Engine: a GEPA/DRPO-style reflective prompt search. Reuse an existing optimizer (DSPy's GEPA implementation); do not rebuild genetic operators.
Search space: a distilled style rubric jointly optimized with a selected set of the user's real writing as exemplars - the MIPROv2 lesson, with register-matched exemplars per request (README voice is not texting voice).
Fitness signal: never a 1–10 score. Pairwise clicks → Elo, with an LLM judge calibrated against the human clicks. Active sampling spends the user's clicks where the judge is least sure; held-out prompts catch the judge gaming the system.
Selection: Pareto over (voice fidelity, task fidelity, length, safety) so a single objective cannot eat the others.

That fitness signal is the only genuinely new component, so it is worth feeling. Click which rewrite sounds more like a single coherent voice; an Elo ranking emerges from nothing but binary choices. This is the loop running inside step 4 of the build.

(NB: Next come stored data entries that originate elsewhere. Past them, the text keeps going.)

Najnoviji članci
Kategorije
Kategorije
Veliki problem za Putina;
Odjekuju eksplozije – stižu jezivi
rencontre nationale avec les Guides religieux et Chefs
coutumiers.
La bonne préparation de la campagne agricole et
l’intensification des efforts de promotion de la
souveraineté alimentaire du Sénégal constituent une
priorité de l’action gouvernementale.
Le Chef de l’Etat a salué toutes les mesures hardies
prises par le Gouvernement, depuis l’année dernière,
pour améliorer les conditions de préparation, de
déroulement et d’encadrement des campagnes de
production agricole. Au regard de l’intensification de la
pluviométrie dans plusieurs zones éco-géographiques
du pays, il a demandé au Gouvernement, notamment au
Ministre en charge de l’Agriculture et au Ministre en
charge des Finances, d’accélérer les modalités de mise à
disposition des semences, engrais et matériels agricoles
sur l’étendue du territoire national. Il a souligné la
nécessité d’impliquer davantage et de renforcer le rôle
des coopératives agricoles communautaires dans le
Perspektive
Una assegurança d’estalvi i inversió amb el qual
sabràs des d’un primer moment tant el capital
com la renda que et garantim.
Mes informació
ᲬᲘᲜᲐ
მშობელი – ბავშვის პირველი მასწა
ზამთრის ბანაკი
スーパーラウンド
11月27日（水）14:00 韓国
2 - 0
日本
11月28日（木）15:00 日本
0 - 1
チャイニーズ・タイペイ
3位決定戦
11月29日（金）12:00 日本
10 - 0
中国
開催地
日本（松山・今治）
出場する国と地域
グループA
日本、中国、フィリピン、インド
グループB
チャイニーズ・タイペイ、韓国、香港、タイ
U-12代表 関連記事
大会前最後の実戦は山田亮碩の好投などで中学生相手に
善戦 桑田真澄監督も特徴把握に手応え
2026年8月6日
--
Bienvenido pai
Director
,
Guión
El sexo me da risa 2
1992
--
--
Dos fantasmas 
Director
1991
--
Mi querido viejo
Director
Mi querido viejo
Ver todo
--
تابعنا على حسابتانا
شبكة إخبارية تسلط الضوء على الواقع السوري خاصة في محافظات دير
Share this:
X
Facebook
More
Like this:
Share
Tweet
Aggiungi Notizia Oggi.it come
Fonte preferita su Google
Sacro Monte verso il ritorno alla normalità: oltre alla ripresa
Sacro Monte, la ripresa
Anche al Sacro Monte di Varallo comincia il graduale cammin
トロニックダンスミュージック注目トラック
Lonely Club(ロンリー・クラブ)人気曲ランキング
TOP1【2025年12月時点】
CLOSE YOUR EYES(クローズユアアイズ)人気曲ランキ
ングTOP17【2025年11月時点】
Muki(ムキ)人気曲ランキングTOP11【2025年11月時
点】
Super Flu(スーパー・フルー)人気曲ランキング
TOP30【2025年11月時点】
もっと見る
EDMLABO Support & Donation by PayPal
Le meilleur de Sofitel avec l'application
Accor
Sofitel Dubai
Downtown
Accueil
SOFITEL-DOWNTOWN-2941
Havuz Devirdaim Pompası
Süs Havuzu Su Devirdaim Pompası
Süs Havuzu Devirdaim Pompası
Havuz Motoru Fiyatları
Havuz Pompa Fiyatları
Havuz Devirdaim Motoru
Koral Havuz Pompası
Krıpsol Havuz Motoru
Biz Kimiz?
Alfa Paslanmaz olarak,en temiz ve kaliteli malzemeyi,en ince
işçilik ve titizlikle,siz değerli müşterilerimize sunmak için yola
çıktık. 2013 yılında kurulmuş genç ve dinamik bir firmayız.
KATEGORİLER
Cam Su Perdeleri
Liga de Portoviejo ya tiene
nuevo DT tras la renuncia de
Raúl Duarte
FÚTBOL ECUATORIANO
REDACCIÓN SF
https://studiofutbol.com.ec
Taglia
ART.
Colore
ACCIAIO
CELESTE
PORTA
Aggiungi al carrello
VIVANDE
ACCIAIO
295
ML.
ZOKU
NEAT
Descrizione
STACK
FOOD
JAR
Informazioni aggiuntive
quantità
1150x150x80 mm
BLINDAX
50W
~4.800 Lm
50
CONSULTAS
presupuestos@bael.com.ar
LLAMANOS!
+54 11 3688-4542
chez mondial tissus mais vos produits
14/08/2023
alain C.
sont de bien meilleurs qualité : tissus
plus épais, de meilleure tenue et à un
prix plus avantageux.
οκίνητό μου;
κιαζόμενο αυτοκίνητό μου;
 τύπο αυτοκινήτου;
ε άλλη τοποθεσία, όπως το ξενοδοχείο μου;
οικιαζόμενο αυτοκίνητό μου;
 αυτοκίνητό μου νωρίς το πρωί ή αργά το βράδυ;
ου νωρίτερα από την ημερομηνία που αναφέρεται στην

Interactive · pairwise → Elo pick the one that sounds like a person

The villain, named

The same Goodhart attractor from earlier returns here as judge-drift. If the LLM judge is the loop's fitness function, the search will eventually find prompts that please the judge in ways the user would not endorse. The literature already gives three mitigations and they all stack:

Pareto selection over multiple objectives, so the search cannot collapse to one. GEPA does this natively.
Periodic human-pairwise re-calibration of the judge, the same loop DRPO and Chatbot Arena use to keep their signals honest.
Held-out audit prompts the judge never sees during search, so reward-hacking is detectable instead of invisible.

What this resolves

The reader's original instinct - train a small model on my writing - was not wrong. It was a real and valid Chapter 3 node, and the QLoRA paper made it practical for someone with one consumer GPU. But the convergence the course has been tracking changes the answer. Optimizing the context can now rival optimizing the weights, far cheaper, with an artifact you can read, port, and audit. The voice tool is the same idea as the reader's 2019-era plan, executed on the lever the field has spent four years sharpening into the better one.

One sentence

For three years we learned to align models by training them. Then we learned we could often get there by writing a better prompt. So to rewrite text in your own voice, the right move is not to train anything at all. It is to search.